Each year on April 10, brothers and sisters across America celebrate the annual Siblings Day holiday. But what about the millions of Americans who don't have any brothers or sisters? April 12 is National Only Child Day, a special day that celebrates the only child in the family.
Whether you have one, two or a slew of siblings or happen to be a one-and-only, there are advantages and disadvantages of having siblings as well as being an only child.
Only children don't have to share toys or bedrooms with annoying brothers and sisters. They can sit in the front seat of the car anytime they want to, too. Plus, only children don't have to fight for their parents undivided attention.
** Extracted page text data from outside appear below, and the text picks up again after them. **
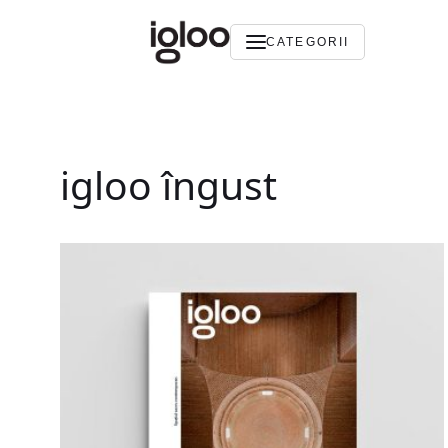
CATEGORII
igloo îngust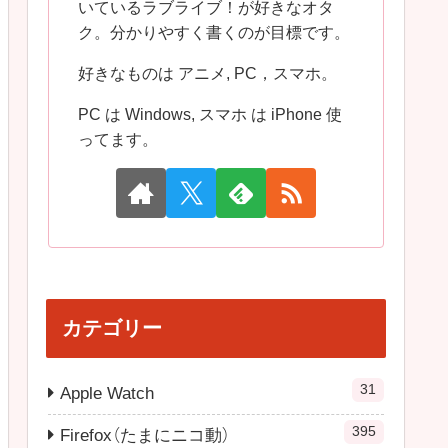
いているラブライブ！が好きなオタ
ク。分かりやすく書くのが目標です。
好きなものは アニメ, PC，スマホ。
PC は Windows, スマホ は iPhone 使
ってます。
カテゴリー
31
Apple Watch
395
Firefox（たまにニコ動）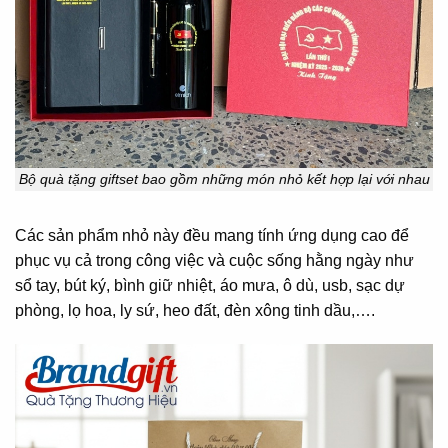
Bộ quà tặng giftset bao gồm những món nhỏ kết hợp lại với nhau
Các sản phẩm nhỏ này đều mang tính ứng dụng cao để
phục vụ cả trong công việc và cuộc sống hằng ngày như
sổ tay, bút ký, bình giữ nhiệt, áo mưa, ô dù, usb, sạc dự
phòng, lọ hoa, ly sứ, heo đất, đèn xông tinh dầu,….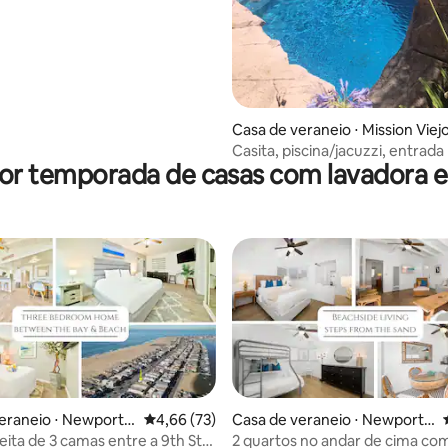
Casa de veraneio ⋅ Mission Viej
Casita, piscina/jacuzzi, entrada 
por temporada de casas com lavadora e
média de 5, 39 avaliações
eraneio ⋅ Newport B
4,66 de uma avaliação média de 5, 73 avalia
4,66 (73)
Casa de veraneio ⋅ Newport
Beach
eita de 3 camas entre a 9th St
2 quartos no andar de cima co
And, most importantly, they don't have to wear those dingy, tired and tattered, hand-me-down clothes and shoes.
On the other hand - singlets don't have brothers and sisters to play (fight) with. They can't blame that broken or missing valuable on their sibling (although Fido most certainly could have done it!) But for some, being an only child can be lonely. And some people assume an only child means a spoiled, selfish child.
Despite some negative stereotypes, only children do quite well and enjoy very successful careers and lives, just like those of us with siblings. And by the way, only children have two special days to celebrate during the year. National Only-Children's Day is observed on the last Sunday in July.
April 12 is also National Licorice Day and National Grilled Cheese Sandwich Day.